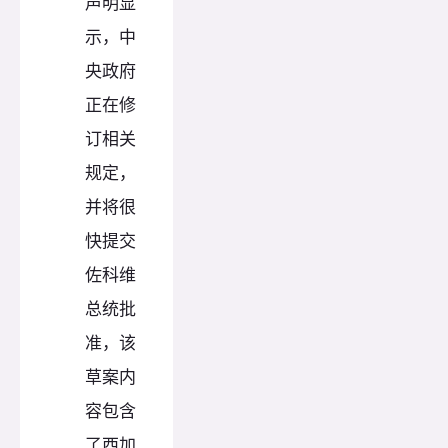
声明显
示，中
央政府
正在修
订相关
规定，
并将很
快提交
佐科维
总统批
准，该
草案内
容包含
了西加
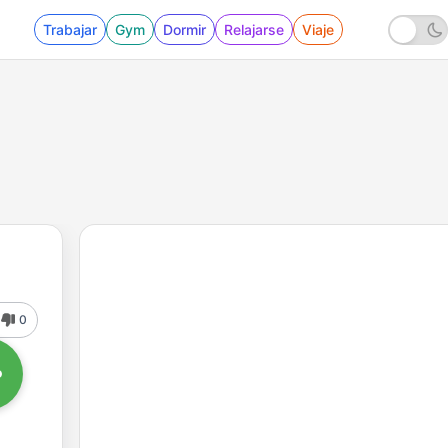
Trabajar
Gym
Dormir
Relajarse
Viaje
0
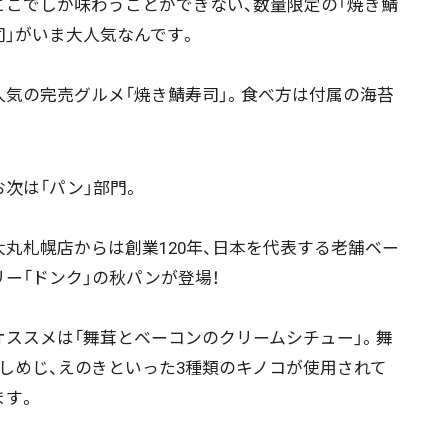
こでしか味わうことができない、数量限定の「焼き鯖
絞り込み検索
司」がいま大人気なんです。
気の完売グルメ「焼き鯖寿司」。食べ方は付属の海苔
~
地域で絞る
キーワードで
次は「パン」部門。
丸札幌店からは創業120年、日本を代表する老舗ベー
リー「ドンク」の秋パンが登場！
検索
ススメは「舞茸とベーコンのクリームシチュー」。舞
、しめじ、えのきといった3種類のキノコが使用されて
ます。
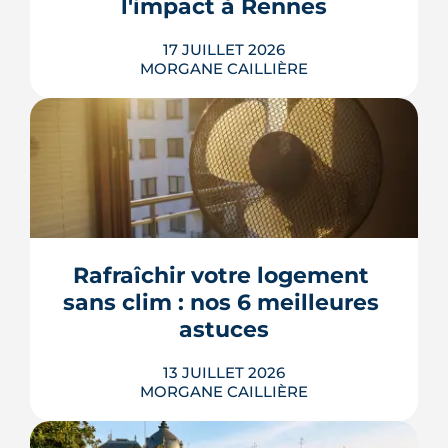
l'impact à Rennes
17 JUILLET 2026
MORGANE CAILLIÈRE
Le 8 juillet 2026, le Sénat a voté cinq
dérogations à l'interdiction de location
des logements classés F et G, dont la
possibilité de louer en signant un
contrat de travaux avant 2030. Le texte
doit encore être adopté par l'Assemblée
Rafraîchir votre logement 
nationale, qui l'examinera à la rentrée. À
sans clim : nos 6 meilleures 
Rennes Mét...
astuces
LIRE L'ARTICLE
13 JUILLET 2026
MORGANE CAILLIÈRE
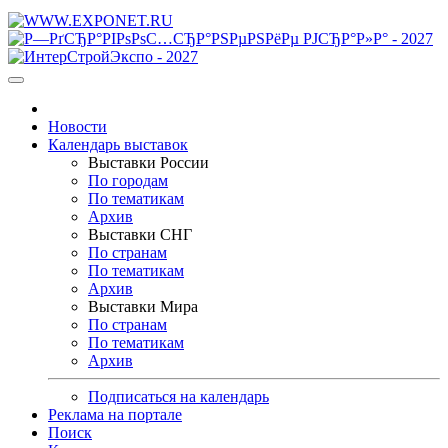
Новости
Календарь выставок
Выставки России
По городам
По тематикам
Архив
Выставки СНГ
По странам
По тематикам
Архив
Выставки Мира
По странам
По тематикам
Архив
Подписаться на календарь
Реклама на портале
Поиск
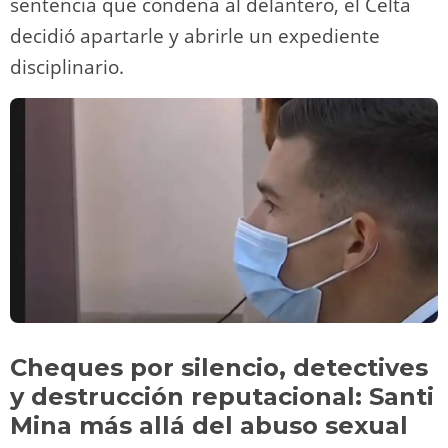
sentencia que condena al delantero, el Celta
decidió apartarle y abrirle un expediente
disciplinario.
Cheques por silencio, detectives
y destrucción reputacional: Santi
Mina más allá del abuso sexual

▶ **REQUIRED ACTION**: In transcribing the lines above, omit the images and keep all else exact.

▶ **OUTPUT**:
声明显
示，中
央政府
正在修
订相关
规定，
并将很
快提交
佐科维
总统批
准，该
草案内
容包含
了西加
Trabajar
Gym
Dormir
Relajarse
Viaje
0
こでしか味わうことができない、数量限定の「焼き鯖
絞り込み検索
司」がいま大人気なんです。
気の完売グルメ「焼き鯖寿司」。食べ方は付属の海苔
~
地域で絞る
キーワードで
次は「パン」部門。
丸札幌店からは創業120年、日本を代表する老舗ベー
リー「ドンク」の秋パンが登場！
検索
ススメは「舞茸とベーコンのクリームシチュー」。舞
、しめじ、えのきといった3種類のキノコが使用されて
ます。
l'impact à Rennes
17 JUILLET 2026
MORGANE CAILLIÈRE
Le 8 juillet 2026, le Sénat a voté cinq
dérogations à l'interdiction de location
des logements classés F et G, dont la
possibilité de louer en signant un
contrat de travaux avant 2030. Le texte
doit encore être adopté par l'Assemblée
Rafraîchir votre logement 
nationale, qui l'examinera à la rentrée. À
sans clim : nos 6 meilleures 
Rennes Mét...
astuces
LIRE L'ARTICLE
13 JUILLET 2026
MORGANE CAILLIÈRE
Новости
Календарь выставок
Выставки России
По городам
По тематикам
Архив
Выставки СНГ
По странам
По тематикам
Архив
Выставки Мира
По странам
По тематикам
Архив
Подписаться на календарь
Реклама на портале
Поиск
sentencia que condena al delantero, el Celta
decidió apartarle y abrirle un expediente
disciplinario.
Cheques por silencio, detectives
y destrucción reputacional: Santi
Mina más allá del abuso sexual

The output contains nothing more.